_Task goal_. Each entry must come back word for word; drop the images as you go.
BEGIN Dataset excerpts
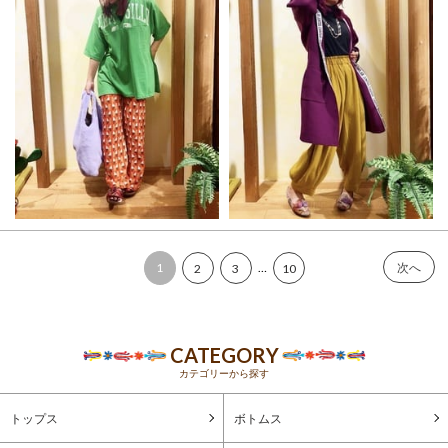
1
…
次へ
2
3
10
CATEGORY
カテゴリーから探す
トップス
ボトムス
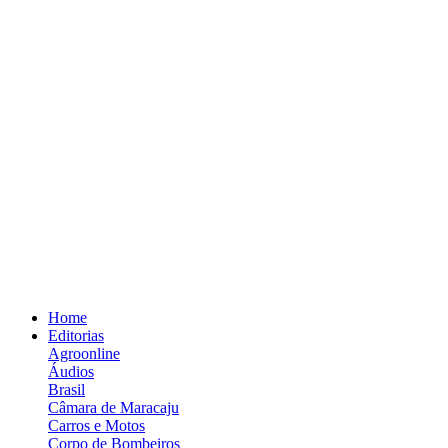
Home
Editorias
Agroonline
Áudios
Brasil
Câmara de Maracaju
Carros e Motos
Corpo de Bombeiros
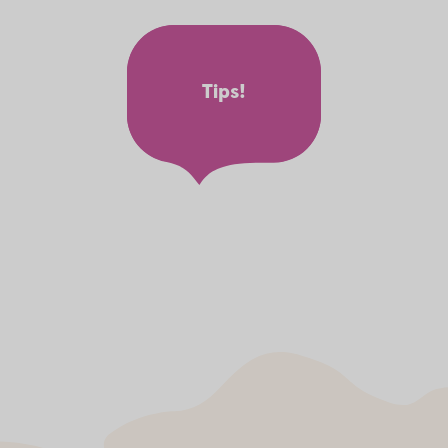
Tips!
END Dataset excerpts
_Written reply_.
1
…
次へ
2
3
10
CATEGORY
カテゴリーから探す
トップス
ボトムス
Home
Editorias
Agroonline
Áudios
Brasil
Câmara de Maracaju
Carros e Motos
Corpo de Bombeiros
Tips!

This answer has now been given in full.